We can calculate E(x|⋅) under the assumption of random mating (thus Hardy-Weinberg equilibrium) and with the rule of genetic inheritance if ({G_F , G_M}, G_O) ∈ Ω_Ι or Ω_ΙΙ. For example, when ({G_F , G_M}, G_O) ∈ Ω_ΙΙ, P{{G_F , G_M} = {1, 1}| G_O = 2} = (1 − MAF)², P{{G_F , G_M} = {1, 2}| G_O = 2} = 2MAF ⋅ (1 − MAF), and P{{G_F , G_M} = {2, 2}| G_O = 2} = MAF², then P{x = 0| G_O = 2} = P{{G_F , G_M} = {2, 2}| G_O = 2} = MAF², P{x = 1| G_O = 2} = P{{G_F , G_M} = {1, 2}| G_O = 2} = 2MAF ⋅ (1 − MAF), and P{x = 2| G_O = 2} = P{{G_F , G_M} = {1, 1}| G_O = 2} = (1 − MAF)². Thus

$$ E\left(x|{G}_O=2\right)=\underset{i=0}{\overset{2}{\Sigma}}P\left\{x=i|{G}_O=2\right\}\cdot i=2\left(1-\mathrm{MAF}\right) $$

(2)

We use the known parental genotypes or the background-population of samples to estimate MAF. Other E(x| ⋅) can be calculated similar to Eq. (2).

The collapsing method for rare variants can be directly extended to family-based study with the difference vectors in case-parents data. We denote this method as Z_c which can be defined as

$$ {Z}_C=\frac{U}{\sqrt{Var(U)}} $$

(3)

where $ U={\mathbf{1}}^T\overline{X} $, 1 is a k-dimensional vector 1 = (1, ⋯, 1)^T, $ \overline{X}=\frac{1}{N}{\left(\underset{j=1}{\overset{N}{\Sigma}}{x}_{1j},\underset{j=1}{\overset{N}{\Sigma}}{x}_{2j},\cdots, \underset{j=1}{\overset{N}{\Sigma}}{x}_{kj}\right)}^T $, $ {\sigma}_{ij}=\frac{1}{\left(N-1\right)}\underset{r,\mathrm{s}=1}{\overset{N}{\Sigma}}\left({x}_{ir}-\frac{1}{N}\underset{r=1}{\overset{N}{\Sigma}}{x}_{ir}\right)\left({x}_{js}-\frac{1}{N}\underset{s=1}{\overset{N}{\Sigma}}{x}_{js}\right), $ and $ Var(U)=\frac{1}{N}\underset{\mathrm{i},\mathrm{j}=1}{\overset{k}{\Sigma}}{\sigma}_{ij} $. When consider missing parental genotypes, we substitute $ {\tilde{x}}_{ij} $ for x_ij and denote the test statistic by $ {\tilde{Z}}_C $,

$$ {\tilde{Z}}_C=\frac{\tilde{U}}{\sqrt{Var\left(\tilde{U}\right)}} $$

(4)

In the TDT framework, we let b_ij be the number of the minor allele transmitted from heterozygous parent to the affected offspring at variant i in jth trio and c_ij be the number of the major allele transmitted from heterozygous parent to the affected offspring at variant i in jth trio.

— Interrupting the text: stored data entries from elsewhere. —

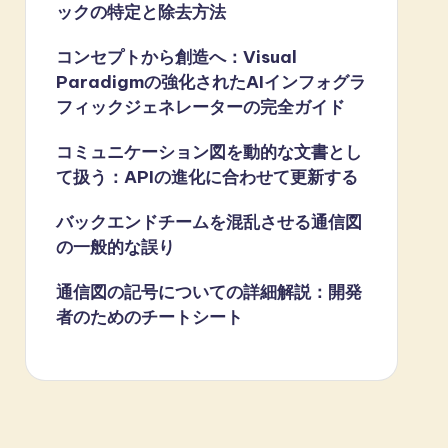
ックの特定と除去方法
コンセプトから創造へ：Visual
Paradigmの強化されたAIインフォグラ
フィックジェネレーターの完全ガイド
コミュニケーション図を動的な文書とし
て扱う：APIの進化に合わせて更新する
バックエンドチームを混乱させる通信図
の一般的な誤り
通信図の記号についての詳細解説：開発
者のためのチートシート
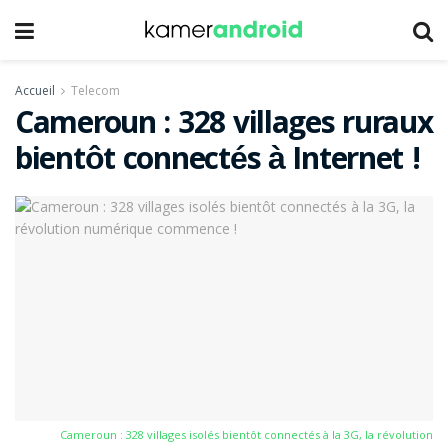
Accueil
Telecom
Cameroun : 328 villages ruraux
bientôt connectés à Internet !
Cameroun : 328 villages isolés bientôt connectés à la 3G, la révolution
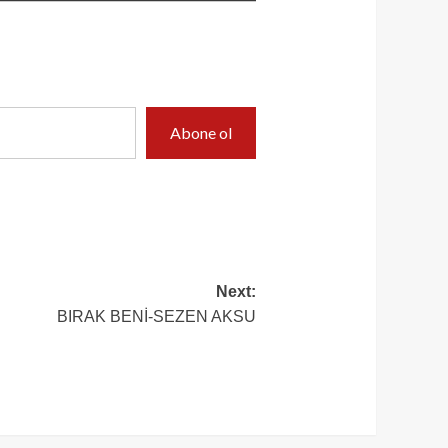
Abone ol
Next:
BIRAK BENİ-SEZEN AKSU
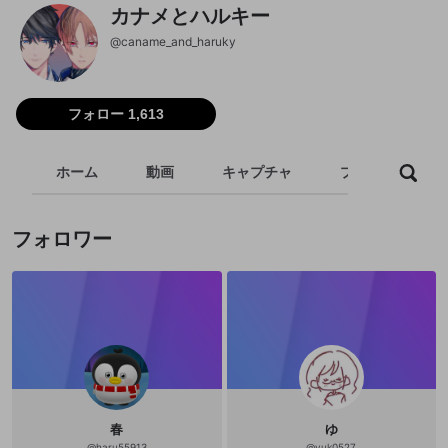
カナメとハルキー
@
caname_and_haruky
フォロー 1,613
ホーム
動画
キャプチャ
プレイリスト
フォロワー
春
ゆ
@
haru55913
@
yuk0527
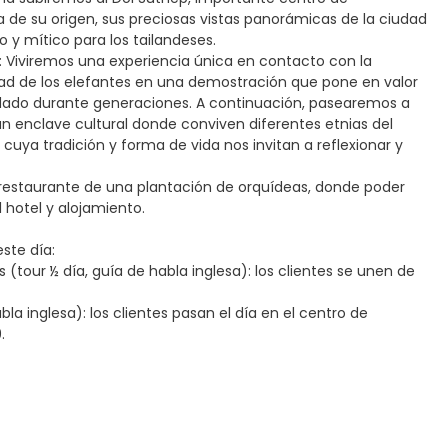
 de su origen, sus preciosas vistas panorámicas de la ciudad
o y mítico para los tailandeses.
s: Viviremos una experiencia única en contacto con la
lidad de los elefantes en una demostración que pone en valor
uidado durante generaciones. A continuación, pasearemos a
 un enclave cultural donde conviven diferentes etnias del
 cuya tradición y forma de vida nos invitan a reflexionar y
el restaurante de una plantación de orquídeas, donde poder
l hotel y alojamiento.
ste día:
(tour ½ día, guía de habla inglesa): los clientes se unen de
a inglesa): los clientes pasan el día en el centro de
.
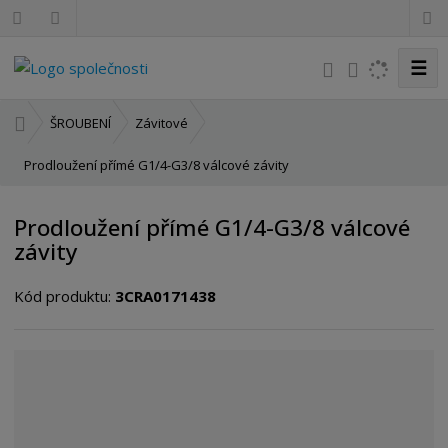
☰
V
y
h
Ú
ŠROUBENÍ
Závitové
l
v
o
Prodloužení přímé G1/4-G3/8 válcové závity
e
d
d
n
a
Prodloužení přímé G1/4-G3/8 válcové
í
t
závity
s
t
Kód produktu:
3CRA0171438
r
a
n
a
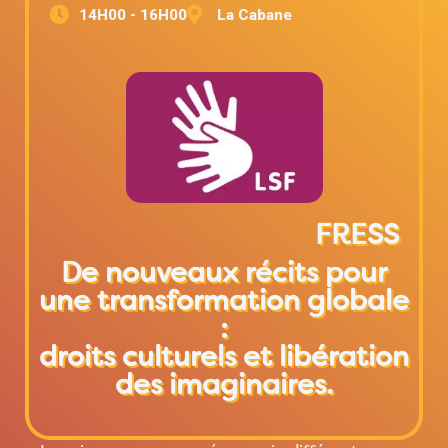
14H00 - 16H00
La Cabane
FRESS
De nouveaux récits pour
une transformation globale
:
droits culturels et libération
des imaginaires.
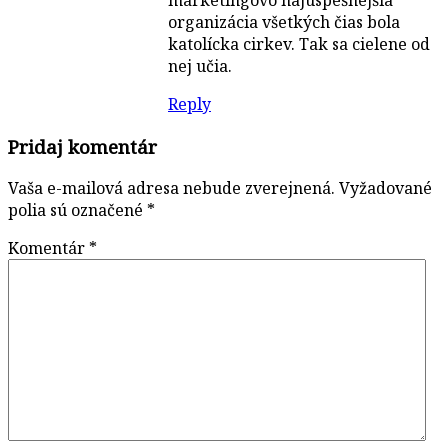
organizácia všetkých čias bola
katolícka cirkev. Tak sa cielene od
nej učia.
Reply
Pridaj komentár
Vaša e-mailová adresa nebude zverejnená.
Vyžadované
polia sú označené
*
Komentár
*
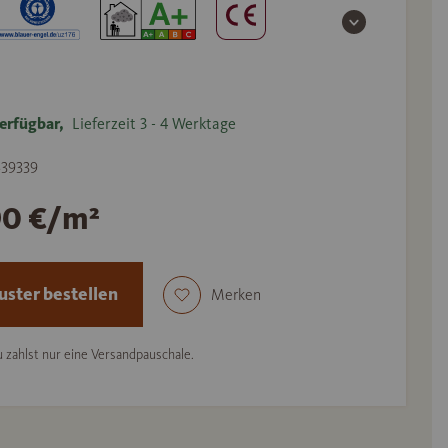
erfügbar,
Lieferzeit 3 - 4 Werktage
 539339
90 €/m²
ster bestellen
Merken
 zahlst nur eine Versandpauschale.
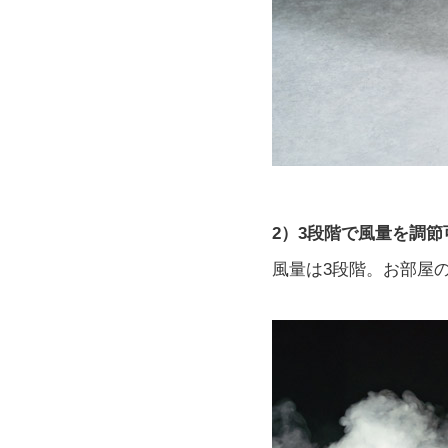
2）3段階で風量を調節
風量は3段階。お部屋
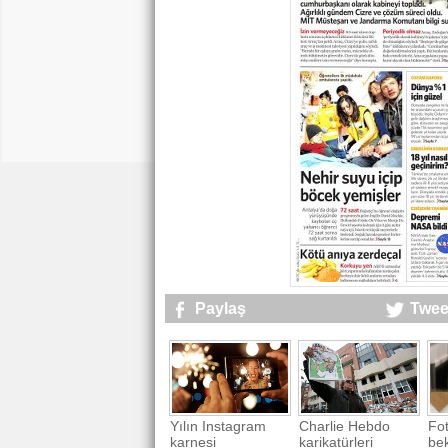
Paylaş
Twee
Yılın Instagram
Charlie Hebdo
Fot
karnesi
karikatürleri
be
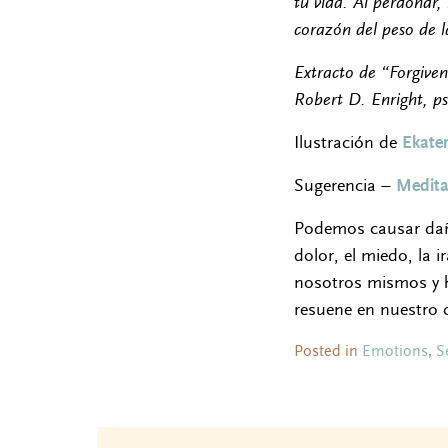
tu vida. Al perdonar,
corazón del peso de l
Extracto de “Forgiven
Robert D. Enright, ps
Ilustración de
Ekater
Sugerencia –
Medita
Podemos causar dañ
dolor, el miedo, la 
nosotros mismos y h
resuene en nuestro 
Posted in
Emotions
,
S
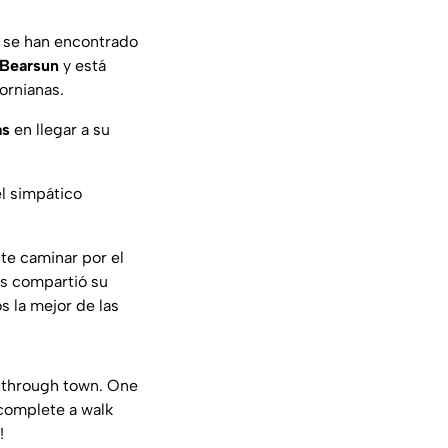
 se han encontrado
Bearsun
y está
ornianas.
as
en llegar a su
el simpático
te caminar por el
os compartió su
s la mejor de las
g through town. One
 complete a walk
!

Let $ {b}_i=\underset{j}{\Sigma}{b}_{ij} $be the total number of minor-allele-transmitted from heterozygous parents to the affected offspring at ith variant and $ {c}_i=\underset{j}{\Sigma}{c}_{ij} $ is the total number of major-allele-transmitted from heterozygous parents to the affected offspring at variant i. The collapsing method for rare variants in TDT framework (corresponding to TDT_BRV in He et al. 2014) is

$$ {TDT}_{\mathrm{BRV}}=\frac{{\left({\Sigma}_i^k{b}_i-{\Sigma}_i^k{c}_i\right)}^2}{\Sigma_i^k{b}_i+{\Sigma}_i^k{c}_i} $$

(5)

When consider missing parental genotypes, we define $ {\tilde{c}}_{ij} $ and $ {\tilde{b}}_{ij} $ as following,

$$ {\tilde{b}}_{ij}=\left\{\begin{array}{c}\ {b}_{ij},\kern6em \left(\left\{{G}_{Fij},{G}_{Mij}\right\},{G}_{Oij}\right)\in {\Omega}_0\ \\ {}E\left({b}_{ij}|{G}_{Oij},{G}_{Fij}\right),\kern1.4em \left(\left\{{G}_{Fij},{G}_{Mij}\right\},{G}_{Oij}\right)\in {\Omega}_{\mathbf{I}}\\ {}\ E\left({b}_{ij}|{G}_{Oij}\right),\kern3.5em \left(\left\{{G}_{Fij},{G}_{Mij}\right\},{G}_{Oij}\right)\in {\Omega}_{\mathbf{I}\mathbf{I}}\end{array}\right., $$

$$ {\tilde{c}}_{ij}=\left\{\begin{array}{c}{c}_{ij},\kern6em \left(\left\{{G}_{Fij},{G}_{Mij}\right\},{G}_{Oij}\right)\in {\Omega}_0\\ {}E\left({c}_{ij}|{G}_{Oij},{G}_{Fij}\right),\kern0.5em \left(\left\{{G}_{Fij},{G}_{Mij}\right\},{G}_{Oij}\right)\in {\Omega}_{\mathbf{I}}\\ {}E\left({c}_{ij}|{G}_{Oij}\right),\kern2.75em \left(\left\{{G}_{Fij},{G}_{Mij}\right\},{G}_{Oij}\right)\in {\Omega}_{\mathbf{I}\mathbf{I}}\end{array}\right. $$

In Additional file 1: Table S1 and Additional file 2: Table S2 present all the expectations ofE(x| ⋅), E(b| ⋅), and E(c| ⋅) when ({G_F, G_M}, G_O) ∈ Ω_Ι and ({G_F, G_M}, G_O) ∈ Ω_ΙΙ, respectively. We substitute $ {\tilde{b}}_{ij} $ and $ {\tilde{c}}_{ij} $for b_ij and c_ij, and denote the test statistic of the TDT_BRV method by $ {TDT}_{\mathrm{BRV}} $:

$$ {TDT}_{BRV}=\frac{{\left({\Sigma}_i^k{\tilde{c}}_i-{\Sigma}_i^k{\tilde{b}}_i\right)}^2}{\Sigma_i^k{\tilde{c}}_i+{\Sigma}_i^k{\tilde{b}}_i} $$

(6)

Results

Simulation setting

To assess the performance of our method, we perform a series of simulation studies under a wide range of parameter values. The simulation parameter includes the total number of variants (k), the MAF of each variant, the number (q) and effect size (measured by the odds ratio (OR)) of causal variants, and the sample size (N) for case-parents trios with the number of case-parents trios for Ω₀(N₀), Ω_Ι(N_I), and Ω_ΙΙ(N_II). We simulate two populations.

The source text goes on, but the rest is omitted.